Full Job Description
The quantitative Investment Portfolio Manager position is responsible for research and developing methodologies required for managing
global multi-asset risk parity based portfolios. The researcher is required to innovative research across asset classes, as well as within the
asset classes which are fixed income, equities, and commodities. The position is also responsible for generating publication-quality
research, presentation of research results, and participating in the group research meetings and discussions.
**ESSENTIAL FUNCTIONS**
- Conduct alpha factor research for global equity strategies by generating creative investment ideas and rigorous quantitative analysts.
- Apply statistical analysis and modeling techniques with finance intuition to datasets large and small, enhance existing models, and pursue new and previously unexplored research topics.

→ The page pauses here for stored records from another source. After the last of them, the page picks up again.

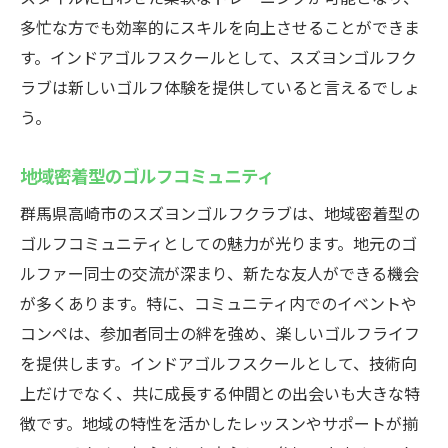
多忙な方でも効率的にスキルを向上させることができま
す。インドアゴルフスクールとして、スズヨンゴルフク
ラブは新しいゴルフ体験を提供していると言えるでしょ
う。
地域密着型のゴルフコミュニティ
群馬県高崎市のスズヨンゴルフクラブは、地域密着型の
ゴルフコミュニティとしての魅力が光ります。地元のゴ
ルファー同士の交流が深まり、新たな友人ができる機会
が多くあります。特に、コミュニティ内でのイベントや
コンペは、参加者同士の絆を強め、楽しいゴルフライフ
を提供します。インドアゴルフスクールとして、技術向
上だけでなく、共に成長する仲間との出会いも大きな特
徴です。地域の特性を活かしたレッスンやサポートが揃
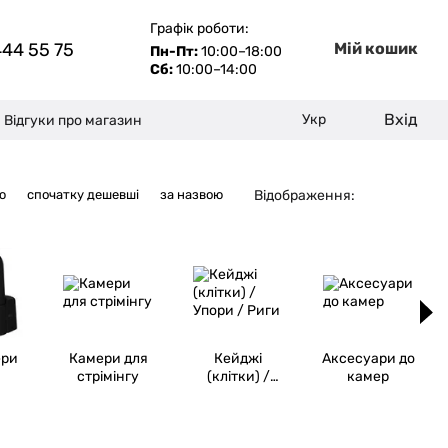
Графік роботи:
444 55 75
Мій кошик
Пн-Пт:
10:00–18:00
Сб:
10:00–14:00
Вхід
Укр
Відгуки про магазин
Відображення:
ю
спочатку дешевші
за назвою
ери
Камери для
Кейджі
Аксесуари до
стрімінгу
(клітки) /
камер
Упори / Риги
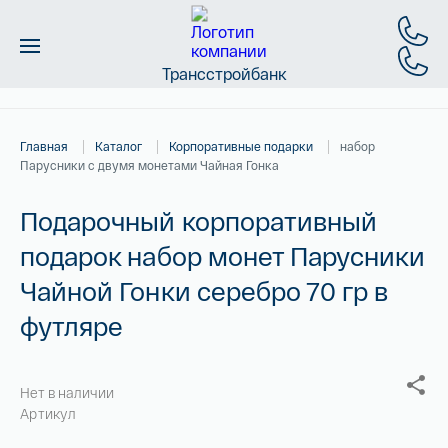
Трансстройбанк
Монеты
Главная
Каталог
Корпоративные подарки
набор
Слитки
Парусники с двумя монетами Чайная Гонка
Золото
Подарочный корпоративный
подарок набор монет Парусники
Новинки
Чайной Гонки серебро 70 гр в
Скидки
футляре
Магазин
Нет в наличии
Контакты
Артикул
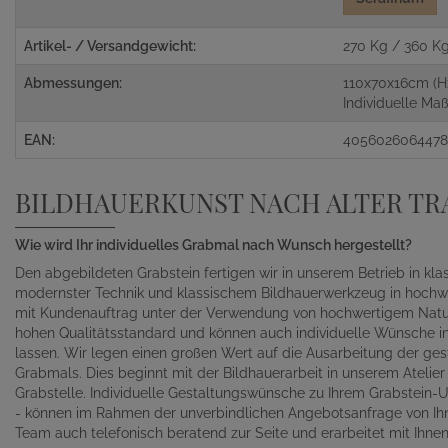
Artikel- / Versandgewicht:
270 Kg / 360 K
Abmessungen:
110x70x16cm (H
Individuelle M
EAN:
405602606447
BILDHAUERKUNST NACH ALTER TR
Wie wird Ihr individuelles Grabmal nach Wunsch hergestellt?
Den abgebildeten Grabstein fertigen wir in unserem Betrieb in kl
modernster Technik und klassischem Bildhauerwerkzeug in hochwe
mit Kundenauftrag unter der Verwendung von hochwertigem Naturst
hohen Qualitätsstandard und können auch individuelle Wünsche in 
lassen. Wir legen einen großen Wert auf die Ausarbeitung der gest
Grabmals. Dies beginnt mit der Bildhauerarbeit in unserem Atelie
Grabstelle. Individuelle Gestaltungswünsche zu Ihrem Grabstein-Un
- können im Rahmen der unverbindlichen Angebotsanfrage von Ihn
Team auch telefonisch beratend zur Seite und erarbeitet mit Ihn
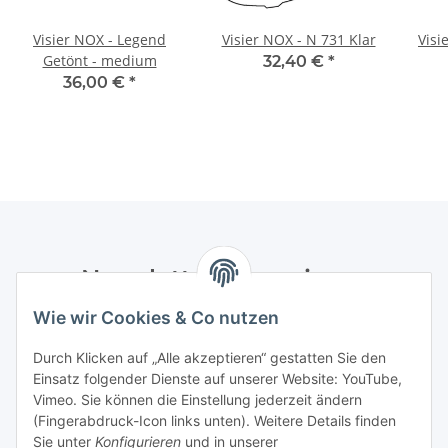
Visier NOX - Legend
Visier NOX - N 731 Klar
Visi
Getönt - medium
32,40 €
*
36,00 €
*
Newsletter Abonnieren
Wie wir Cookies & Co nutzen
Bitte senden Sie mir entsprechend Ihrer
Datenschutzerklärung
regelmäßig und jederzeit widerruflich
Durch Klicken auf „Alle akzeptieren“ gestatten Sie den
Informationen zu Ihrem Produktsortiment per E-Mail zu.
Einsatz folgender Dienste auf unserer Website: YouTube,
Vimeo. Sie können die Einstellung jederzeit ändern
Abonnieren
(Fingerabdruck-Icon links unten). Weitere Details finden
Newsletter Abonnieren
Sie unter
Konfigurieren
und in unserer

- Perform advanced programming in Python/Pandas, R, and SQL, and highly customized data extraction from Factset, Bloomberg, Revere, and Thompson Reuters databases. Author research papers to showcase PanAgora's research depth.
- Design and manage research agendas. Backtest and present research on equity investment factors. Communicate understanding of the market and how it impacts a client's portfolio. Advance research capabilities using modern machine learning techniques.
**QUALIFICATIONS:**
- Requires a Master's degree in Finance, Econometrics, Economics, Mathematics, or a directly related field plus three (3) years of experience conducting, summarizing, and presenting financial research analysis.
- Must have three (3) years of experience in the following (experience may be gained concurrently):
- Programming experience in Python and SQL
- Experience running backtests and performing and summarizing quantitative equity research
- Experience with advanced computer software programming and design, including pandas, scipy, or numpy
- Experience with advanced mathematical modeling, including regression analysis, Linear Algebra, and Machine learning algorithms
- Experience working with large data sets, financial statements, and other regulatory filings
- Relevant theoretical and empirical factor research, forecasting methodologies, and portfolio construction techniques, including
- Capital Asset Pricing Model (CAPM), Arbitrage Pricing Theory (APT), Fama-McBeth Analysis, Mean-Variance Portfolio
- Optimizations, and Optimization Constraint Analysis
- Must have two (2) years of experience in the following (experience may be gained concurrently):
- Codifying investment strategies using Python, R, Perl, SQL, or C#
- Adjusting models to manage portfolio-relevant systemic risk
- Designing and implementing parametric and non-parametric models across different markets for long-term or short-term modeling
- Must have one (1) year of experience in the following (experience may be gained concurrently):
- Codifying investment strategies using machine-learning technologies for quantitative and textual data
This job description is not intended to be an exhaustive list of all duties, responsibilities and qualifications of the job. The employer has the right to revise this job description at any time. You will be evaluated in part based on your performance of the responsibilities and/or tasks listed in this job description. You may be required perform other duties that are not included on this job description. The job description is not a contract for employment, and either you or the employer may terminate employment at any time, for any reason.
Base salary: $200,000 - $250,000
Disclaimer: The posted salary range represents the company's good faith estimate of the compensation for this position at the time of posting and the same is not a promise of a particular wage for any individual. Actual compensation may be dependent on a variety of factors including, but not limited to, the candidate's experience, education or skills, and other factors.